OMV Tunisia Upstream GmbH holds 49% interests in the Cercina/Cercina Sud, El Ain/Gremda, El Hajeb/Guebiba and Rhemoura concessions in Tunisia and 50% of the shares in the Thyna Petroleum Services S.A. Operating Company (TPS). Other assets OMV currently holds in Tunisia are unaffected by the transaction.
The remaining stakes in the concessions and in TPS continue to be held by the Tunisian National Oil Company (ETAP).
OMV continues to be committed to Tunisia and the ongoing development of its hydrocarbon resources in south Tunisia, in particular the development of the Nawara Concession, involving gas field infrastructure and a pipeline from a central processing plant in the Concession to Gabes (approx. 300 km to the north).
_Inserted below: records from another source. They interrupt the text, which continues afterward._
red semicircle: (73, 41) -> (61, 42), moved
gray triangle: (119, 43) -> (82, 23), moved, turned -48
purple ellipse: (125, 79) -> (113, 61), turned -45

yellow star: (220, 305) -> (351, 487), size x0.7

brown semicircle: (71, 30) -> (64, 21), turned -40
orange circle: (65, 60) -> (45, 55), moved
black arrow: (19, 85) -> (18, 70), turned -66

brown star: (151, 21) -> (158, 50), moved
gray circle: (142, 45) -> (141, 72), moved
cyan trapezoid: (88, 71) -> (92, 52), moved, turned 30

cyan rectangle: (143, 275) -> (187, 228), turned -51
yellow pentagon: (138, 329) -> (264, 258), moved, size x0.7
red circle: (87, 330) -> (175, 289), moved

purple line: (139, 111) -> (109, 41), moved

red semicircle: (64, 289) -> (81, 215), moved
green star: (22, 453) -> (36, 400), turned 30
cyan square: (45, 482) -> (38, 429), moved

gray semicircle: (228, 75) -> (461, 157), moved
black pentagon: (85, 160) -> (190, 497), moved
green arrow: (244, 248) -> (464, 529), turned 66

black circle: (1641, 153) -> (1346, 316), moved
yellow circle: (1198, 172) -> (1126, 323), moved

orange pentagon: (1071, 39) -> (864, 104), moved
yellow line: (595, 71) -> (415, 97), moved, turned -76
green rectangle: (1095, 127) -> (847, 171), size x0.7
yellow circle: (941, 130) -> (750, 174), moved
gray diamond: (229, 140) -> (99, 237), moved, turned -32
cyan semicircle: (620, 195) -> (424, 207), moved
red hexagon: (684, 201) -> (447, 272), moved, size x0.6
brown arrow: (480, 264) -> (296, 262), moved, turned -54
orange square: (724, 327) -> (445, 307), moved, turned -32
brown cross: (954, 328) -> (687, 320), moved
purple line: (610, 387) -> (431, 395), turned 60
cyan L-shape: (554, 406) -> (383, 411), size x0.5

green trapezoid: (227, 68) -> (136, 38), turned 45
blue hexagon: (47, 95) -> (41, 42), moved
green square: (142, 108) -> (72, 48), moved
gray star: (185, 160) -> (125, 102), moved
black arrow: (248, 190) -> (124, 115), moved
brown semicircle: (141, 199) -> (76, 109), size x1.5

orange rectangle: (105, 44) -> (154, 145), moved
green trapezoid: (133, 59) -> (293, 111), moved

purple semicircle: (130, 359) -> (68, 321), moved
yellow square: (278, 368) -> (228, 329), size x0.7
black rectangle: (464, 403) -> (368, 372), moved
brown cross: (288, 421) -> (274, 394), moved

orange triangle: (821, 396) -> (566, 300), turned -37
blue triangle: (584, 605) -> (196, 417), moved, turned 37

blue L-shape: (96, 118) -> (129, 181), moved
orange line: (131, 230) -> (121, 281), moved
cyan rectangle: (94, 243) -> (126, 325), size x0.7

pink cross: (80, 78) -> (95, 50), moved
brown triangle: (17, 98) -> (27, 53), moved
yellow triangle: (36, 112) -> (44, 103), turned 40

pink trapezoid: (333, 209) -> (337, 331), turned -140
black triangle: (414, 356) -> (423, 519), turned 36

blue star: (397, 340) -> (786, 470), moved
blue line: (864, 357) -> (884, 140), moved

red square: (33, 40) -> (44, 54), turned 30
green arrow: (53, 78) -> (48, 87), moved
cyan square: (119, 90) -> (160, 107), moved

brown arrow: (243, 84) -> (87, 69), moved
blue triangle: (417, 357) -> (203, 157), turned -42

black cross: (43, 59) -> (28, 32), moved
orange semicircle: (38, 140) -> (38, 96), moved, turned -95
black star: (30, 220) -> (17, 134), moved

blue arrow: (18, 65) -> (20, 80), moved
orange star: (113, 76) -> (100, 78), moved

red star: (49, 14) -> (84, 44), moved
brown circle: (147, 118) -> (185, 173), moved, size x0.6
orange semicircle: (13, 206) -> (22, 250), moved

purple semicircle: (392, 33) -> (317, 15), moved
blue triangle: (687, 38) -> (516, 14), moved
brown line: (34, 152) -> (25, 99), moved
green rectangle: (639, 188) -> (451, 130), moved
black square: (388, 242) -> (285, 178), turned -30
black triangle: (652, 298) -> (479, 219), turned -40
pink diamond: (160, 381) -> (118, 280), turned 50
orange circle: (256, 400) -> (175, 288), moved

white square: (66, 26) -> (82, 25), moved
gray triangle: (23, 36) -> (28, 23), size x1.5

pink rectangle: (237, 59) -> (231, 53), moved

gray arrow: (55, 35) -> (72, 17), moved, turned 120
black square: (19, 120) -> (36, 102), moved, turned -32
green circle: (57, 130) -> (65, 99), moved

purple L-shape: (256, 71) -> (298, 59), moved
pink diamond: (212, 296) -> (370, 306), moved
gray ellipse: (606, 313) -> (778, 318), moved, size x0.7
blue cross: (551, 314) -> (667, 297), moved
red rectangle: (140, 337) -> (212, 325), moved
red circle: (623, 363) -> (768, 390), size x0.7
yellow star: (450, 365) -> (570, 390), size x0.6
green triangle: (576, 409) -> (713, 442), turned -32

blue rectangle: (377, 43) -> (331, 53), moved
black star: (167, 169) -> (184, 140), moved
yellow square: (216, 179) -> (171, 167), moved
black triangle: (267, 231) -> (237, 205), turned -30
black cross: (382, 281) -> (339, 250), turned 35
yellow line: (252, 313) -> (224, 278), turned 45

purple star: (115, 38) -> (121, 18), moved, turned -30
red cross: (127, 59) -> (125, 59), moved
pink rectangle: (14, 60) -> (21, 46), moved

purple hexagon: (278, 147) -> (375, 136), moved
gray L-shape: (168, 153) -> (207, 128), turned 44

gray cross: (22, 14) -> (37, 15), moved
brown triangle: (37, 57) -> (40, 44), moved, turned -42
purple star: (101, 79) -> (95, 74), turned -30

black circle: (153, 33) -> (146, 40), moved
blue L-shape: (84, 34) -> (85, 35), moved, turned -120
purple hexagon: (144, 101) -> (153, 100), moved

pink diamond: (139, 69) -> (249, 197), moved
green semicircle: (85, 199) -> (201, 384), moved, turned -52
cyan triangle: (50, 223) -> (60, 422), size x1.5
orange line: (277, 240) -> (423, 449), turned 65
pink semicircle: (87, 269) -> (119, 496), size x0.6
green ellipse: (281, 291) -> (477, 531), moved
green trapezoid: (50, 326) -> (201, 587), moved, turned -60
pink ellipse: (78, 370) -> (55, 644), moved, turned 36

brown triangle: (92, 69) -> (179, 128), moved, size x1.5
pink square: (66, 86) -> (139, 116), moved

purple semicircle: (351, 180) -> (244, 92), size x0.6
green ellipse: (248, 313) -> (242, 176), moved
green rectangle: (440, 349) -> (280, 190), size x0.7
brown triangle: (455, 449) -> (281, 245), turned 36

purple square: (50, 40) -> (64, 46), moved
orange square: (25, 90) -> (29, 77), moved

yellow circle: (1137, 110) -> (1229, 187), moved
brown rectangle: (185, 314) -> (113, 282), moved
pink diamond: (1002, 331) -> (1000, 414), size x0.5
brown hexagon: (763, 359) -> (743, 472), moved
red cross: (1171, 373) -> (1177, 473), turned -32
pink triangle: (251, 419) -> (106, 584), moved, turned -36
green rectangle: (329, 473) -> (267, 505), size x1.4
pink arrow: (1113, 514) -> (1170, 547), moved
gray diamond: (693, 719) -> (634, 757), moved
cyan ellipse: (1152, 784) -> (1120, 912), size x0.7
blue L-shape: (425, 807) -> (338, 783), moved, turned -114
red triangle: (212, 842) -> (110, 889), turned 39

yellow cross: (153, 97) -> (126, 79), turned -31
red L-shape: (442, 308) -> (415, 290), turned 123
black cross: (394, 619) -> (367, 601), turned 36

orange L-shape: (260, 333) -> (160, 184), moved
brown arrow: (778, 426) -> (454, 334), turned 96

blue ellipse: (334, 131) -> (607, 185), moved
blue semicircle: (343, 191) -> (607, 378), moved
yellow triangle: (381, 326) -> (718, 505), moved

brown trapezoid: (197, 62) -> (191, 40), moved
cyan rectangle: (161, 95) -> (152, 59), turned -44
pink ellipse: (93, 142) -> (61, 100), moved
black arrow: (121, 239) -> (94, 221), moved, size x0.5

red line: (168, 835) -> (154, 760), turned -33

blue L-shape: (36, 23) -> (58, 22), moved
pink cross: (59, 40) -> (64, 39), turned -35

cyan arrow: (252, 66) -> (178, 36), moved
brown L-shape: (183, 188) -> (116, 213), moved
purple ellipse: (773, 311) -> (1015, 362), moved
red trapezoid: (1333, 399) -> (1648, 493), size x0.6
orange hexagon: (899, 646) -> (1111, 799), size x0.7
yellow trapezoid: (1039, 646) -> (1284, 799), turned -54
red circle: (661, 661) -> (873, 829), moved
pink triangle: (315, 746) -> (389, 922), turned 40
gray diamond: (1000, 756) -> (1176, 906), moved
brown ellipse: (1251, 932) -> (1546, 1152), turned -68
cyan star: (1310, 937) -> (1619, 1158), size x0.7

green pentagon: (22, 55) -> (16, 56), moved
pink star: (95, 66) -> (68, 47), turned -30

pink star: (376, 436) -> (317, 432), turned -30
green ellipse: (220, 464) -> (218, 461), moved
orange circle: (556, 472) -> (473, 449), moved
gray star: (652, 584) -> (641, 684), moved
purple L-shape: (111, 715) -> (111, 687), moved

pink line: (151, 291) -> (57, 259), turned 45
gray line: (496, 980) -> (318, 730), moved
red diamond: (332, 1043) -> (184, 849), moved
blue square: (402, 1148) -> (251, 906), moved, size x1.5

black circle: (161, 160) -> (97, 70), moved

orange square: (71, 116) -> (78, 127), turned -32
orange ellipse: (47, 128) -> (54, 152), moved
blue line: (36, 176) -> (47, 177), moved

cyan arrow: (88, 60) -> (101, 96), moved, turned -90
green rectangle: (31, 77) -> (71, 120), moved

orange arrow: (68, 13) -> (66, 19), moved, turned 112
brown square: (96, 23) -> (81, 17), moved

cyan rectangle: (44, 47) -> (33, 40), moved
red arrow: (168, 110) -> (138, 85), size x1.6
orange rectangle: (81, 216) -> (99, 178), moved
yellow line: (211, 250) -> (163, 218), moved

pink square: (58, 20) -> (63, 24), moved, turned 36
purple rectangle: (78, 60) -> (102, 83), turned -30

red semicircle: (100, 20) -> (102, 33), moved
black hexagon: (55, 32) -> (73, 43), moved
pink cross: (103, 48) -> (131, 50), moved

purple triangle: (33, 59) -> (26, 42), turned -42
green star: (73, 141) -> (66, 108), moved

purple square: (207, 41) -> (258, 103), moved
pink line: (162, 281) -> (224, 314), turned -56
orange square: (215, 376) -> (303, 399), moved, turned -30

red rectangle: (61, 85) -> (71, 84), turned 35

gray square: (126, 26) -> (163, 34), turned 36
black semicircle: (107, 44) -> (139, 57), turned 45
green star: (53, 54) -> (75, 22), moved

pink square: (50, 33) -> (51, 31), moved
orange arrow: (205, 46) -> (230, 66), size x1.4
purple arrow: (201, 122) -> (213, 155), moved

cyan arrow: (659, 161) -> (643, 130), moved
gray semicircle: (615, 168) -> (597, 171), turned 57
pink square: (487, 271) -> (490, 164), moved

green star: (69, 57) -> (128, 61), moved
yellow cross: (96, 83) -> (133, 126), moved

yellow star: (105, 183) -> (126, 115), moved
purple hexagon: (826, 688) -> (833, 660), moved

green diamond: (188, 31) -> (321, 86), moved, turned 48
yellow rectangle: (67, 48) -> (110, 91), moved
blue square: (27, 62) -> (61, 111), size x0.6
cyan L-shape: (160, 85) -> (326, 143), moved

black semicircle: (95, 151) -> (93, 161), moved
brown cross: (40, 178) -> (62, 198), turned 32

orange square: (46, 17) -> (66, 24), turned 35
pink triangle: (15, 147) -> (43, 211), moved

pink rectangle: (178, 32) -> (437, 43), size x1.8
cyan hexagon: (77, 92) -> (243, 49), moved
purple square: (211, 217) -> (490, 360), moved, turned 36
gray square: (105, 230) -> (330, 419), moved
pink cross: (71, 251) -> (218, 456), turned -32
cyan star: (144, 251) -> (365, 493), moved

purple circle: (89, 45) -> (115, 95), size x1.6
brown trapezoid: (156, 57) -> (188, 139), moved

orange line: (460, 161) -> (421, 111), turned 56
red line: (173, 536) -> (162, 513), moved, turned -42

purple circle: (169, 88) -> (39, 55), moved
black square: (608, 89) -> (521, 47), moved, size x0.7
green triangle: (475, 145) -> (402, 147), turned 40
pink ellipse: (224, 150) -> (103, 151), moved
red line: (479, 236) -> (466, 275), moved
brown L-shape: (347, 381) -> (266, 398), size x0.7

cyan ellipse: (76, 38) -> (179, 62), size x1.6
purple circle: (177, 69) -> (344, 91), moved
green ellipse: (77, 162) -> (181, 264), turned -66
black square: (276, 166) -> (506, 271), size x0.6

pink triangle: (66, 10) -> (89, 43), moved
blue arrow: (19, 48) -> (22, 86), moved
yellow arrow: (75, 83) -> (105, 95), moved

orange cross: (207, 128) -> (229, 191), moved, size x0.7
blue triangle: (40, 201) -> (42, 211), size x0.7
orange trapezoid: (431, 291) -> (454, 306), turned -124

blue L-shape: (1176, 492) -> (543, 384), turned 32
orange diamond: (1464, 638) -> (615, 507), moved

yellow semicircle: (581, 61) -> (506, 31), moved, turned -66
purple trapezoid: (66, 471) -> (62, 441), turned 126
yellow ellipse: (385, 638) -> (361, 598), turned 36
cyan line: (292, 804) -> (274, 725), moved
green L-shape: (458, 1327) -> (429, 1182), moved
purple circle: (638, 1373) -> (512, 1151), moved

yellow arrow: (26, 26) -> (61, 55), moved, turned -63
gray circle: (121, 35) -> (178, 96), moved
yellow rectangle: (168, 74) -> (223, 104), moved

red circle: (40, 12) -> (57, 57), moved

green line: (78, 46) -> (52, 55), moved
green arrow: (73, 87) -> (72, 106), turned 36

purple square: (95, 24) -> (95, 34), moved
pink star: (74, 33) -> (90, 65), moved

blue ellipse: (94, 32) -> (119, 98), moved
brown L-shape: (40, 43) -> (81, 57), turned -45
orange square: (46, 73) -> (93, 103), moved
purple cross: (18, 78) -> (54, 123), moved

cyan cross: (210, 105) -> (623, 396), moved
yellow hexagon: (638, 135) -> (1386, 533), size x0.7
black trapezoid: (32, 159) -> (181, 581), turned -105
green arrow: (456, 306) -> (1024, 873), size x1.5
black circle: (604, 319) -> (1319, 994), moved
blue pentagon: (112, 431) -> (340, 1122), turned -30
OMV produces and markets oil and gas, innovative energy and high-end petrochemical solutions – in a responsible way. With Group sales of EUR 20 bn and a workforce of around 20,700 employees in 2017, OMV Aktiengesellschaft is one of Austria’s largest listed industrial companies. In Upstream, OMV has a strong base in Romania and Austria and a balanced international portfolio, with the North Sea, the Middle East & Africa and Russia as further core regions. 2017 daily production stood at approximately 348,000 boe/d. In Downstream, OMV operates three refineries with a total annual processing capacity of 17.8 mn tons and more than 2,000 filling stations in ten countries. OMV runs gas storage facilities in Austria and Germany; its subsidiary Gas Connect Austria GmbH operates a gas pipeline network in Austria. In 2017, gas sales volumes amounted to around 113 TWh. Sustainability is an integral part of the corporate strategy. OMV is set to invest EUR 500 mn in innovative energy solutions by 2025.